■ **Problem requirements**:
Copy out each line below verbatim, skipping any picture.

■ **Data extracts**:
########################################

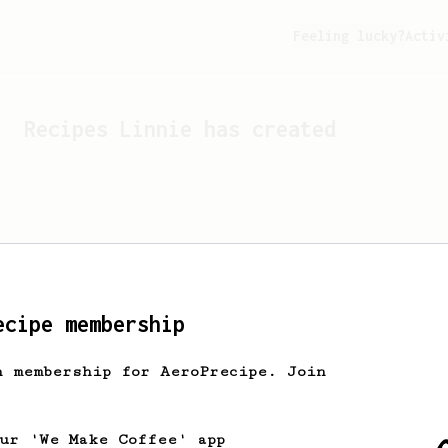
Feeling lucky?
Activ
Recipes
Linnie
has created
ecipe membership
h membership for AeroPrecipe. Join
Looks like
Linnie
hasn't c
our 'We Make Coffee' app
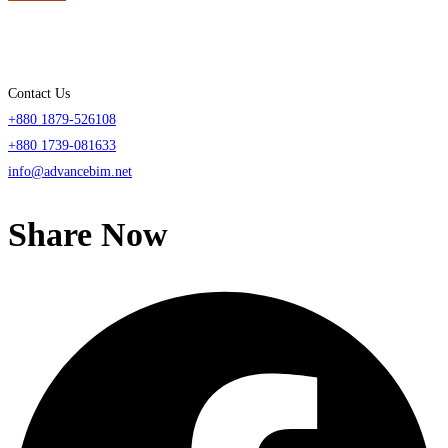
Contact Us
+880 1879-526108
+880 1739-081633
info@advancebim.net
Share Now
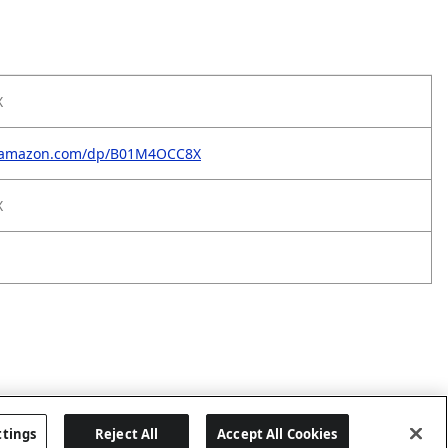
X
w.amazon.com/dp/B01M4OCC8X
X
ttings
Reject All
Accept All Cookies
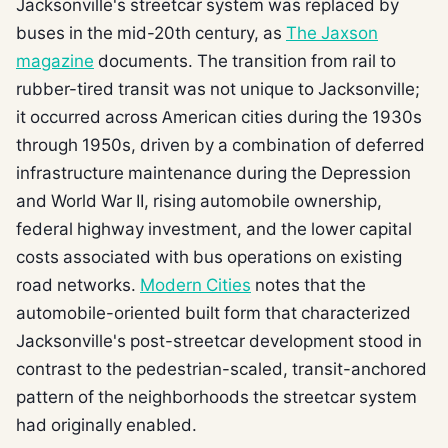
Jacksonville's streetcar system was replaced by
buses in the mid-20th century, as
The Jaxson
magazine
documents. The transition from rail to
rubber-tired transit was not unique to Jacksonville;
it occurred across American cities during the 1930s
through 1950s, driven by a combination of deferred
infrastructure maintenance during the Depression
and World War II, rising automobile ownership,
federal highway investment, and the lower capital
costs associated with bus operations on existing
road networks.
Modern Cities
notes that the
automobile-oriented built form that characterized
Jacksonville's post-streetcar development stood in
contrast to the pedestrian-scaled, transit-anchored
pattern of the neighborhoods the streetcar system
had originally enabled.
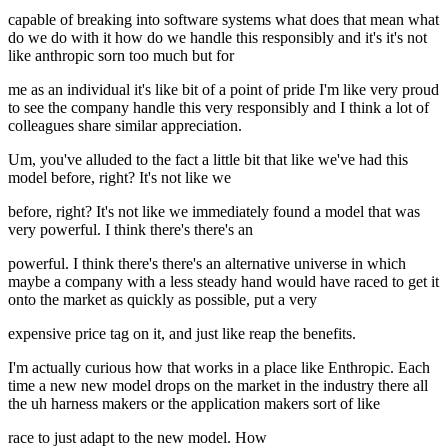
capable of breaking into software systems what does that mean what
do we do with it how do we handle this responsibly and it's it's not
like anthropic sorn too much but for
me as an individual it's like bit of a point of pride I'm like very proud
to see the company handle this very responsibly and I think a lot of
colleagues share similar appreciation.
Um, you've alluded to the fact a little bit that like we've had this
model before, right? It's not like we
before, right? It's not like we immediately found a model that was
very powerful. I think there's there's an
powerful. I think there's there's an alternative universe in which
maybe a company with a less steady hand would have raced to get it
onto the market as quickly as possible, put a very
expensive price tag on it, and just like reap the benefits.
I'm actually curious how that works in a place like Enthropic. Each
time a new new model drops on the market in the industry there all
the uh harness makers or the application makers sort of like
race to just adapt to the new model. How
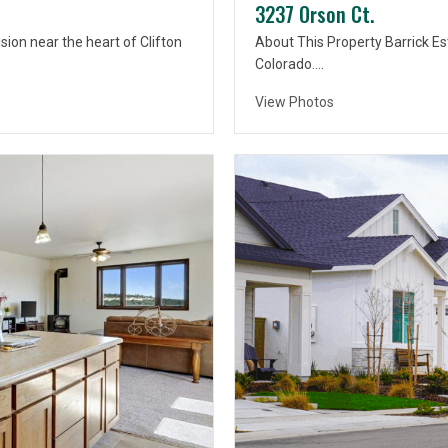
3237 Orson Ct.
sion near the heart of Clifton
About This Property Barrick Est
Colorado….
View Photos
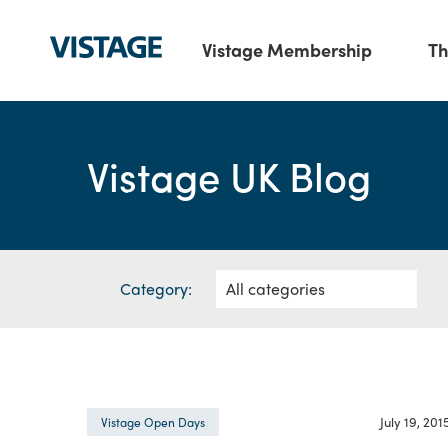
Vistage Membership
Th
Vistage UK Blog
Category:
July 19, 201
Vistage Open Days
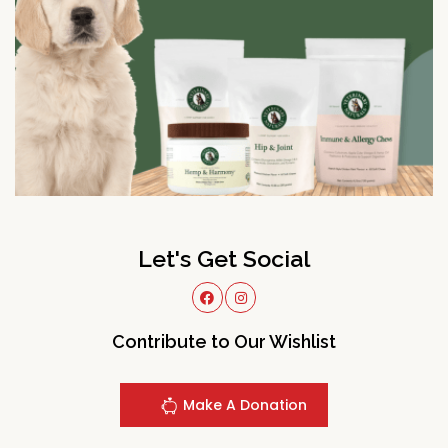
Let's Get Social
Contribute to Our Wishlist
Make A Donation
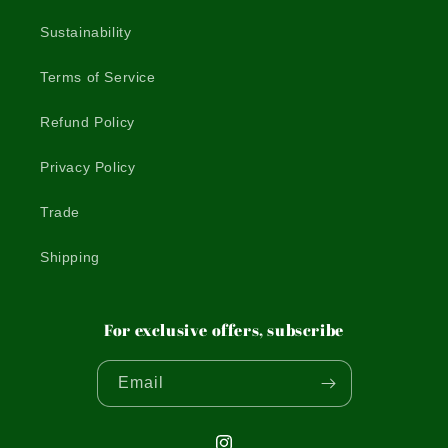
Sustainability
Terms of Service
Refund Policy
Privacy Policy
Trade
Shipping
For exclusive offers, subscribe
Email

########################################

■ **Response area**:
Feeling lucky?
Activ
Recipes
Linnie
has created
ecipe membership
h membership for AeroPrecipe. Join
Looks like
Linnie
hasn't c
our 'We Make Coffee' app
Contact Us
+880 1879-526108
+880 1739-081633
info@advancebim.net
Share Now
X
w.amazon.com/dp/B01M4OCC8X
X
ttings
Reject All
Accept All Cookies
Jacksonville's streetcar system was replaced by
buses in the mid-20th century, as
The Jaxson
magazine
documents. The transition from rail to
rubber-tired transit was not unique to Jacksonville;
it occurred across American cities during the 1930s
through 1950s, driven by a combination of deferred
infrastructure maintenance during the Depression
and World War II, rising automobile ownership,
federal highway investment, and the lower capital
costs associated with bus operations on existing
road networks.
Modern Cities
notes that the
automobile-oriented built form that characterized
Jacksonville's post-streetcar development stood in
contrast to the pedestrian-scaled, transit-anchored
pattern of the neighborhoods the streetcar system
had originally enabled.
capable of breaking into software systems what does that mean what
do we do with it how do we handle this responsibly and it's it's not
like anthropic sorn too much but for
me as an individual it's like bit of a point of pride I'm like very proud
to see the company handle this very responsibly and I think a lot of
colleagues share similar appreciation.
Um, you've alluded to the fact a little bit that like we've had this
model before, right? It's not like we
before, right? It's not like we immediately found a model that was
very powerful. I think there's there's an
powerful. I think there's there's an alternative universe in which
maybe a company with a less steady hand would have raced to get it
onto the market as quickly as possible, put a very
expensive price tag on it, and just like reap the benefits.
I'm actually curious how that works in a place like Enthropic. Each
time a new new model drops on the market in the industry there all
the uh harness makers or the application makers sort of like
race to just adapt to the new model. How
3237 Orson Ct.
sion near the heart of Clifton
About This Property Barrick Est
Colorado….
View Photos
Vistage Membership
Th
Vistage UK Blog
Category:
July 19, 201
Vistage Open Days
Let's Get Social
Contribute to Our Wishlist
Make A Donation
Sustainability
Terms of Service
Refund Policy
Privacy Policy
Trade
Shipping
For exclusive offers, subscribe
Email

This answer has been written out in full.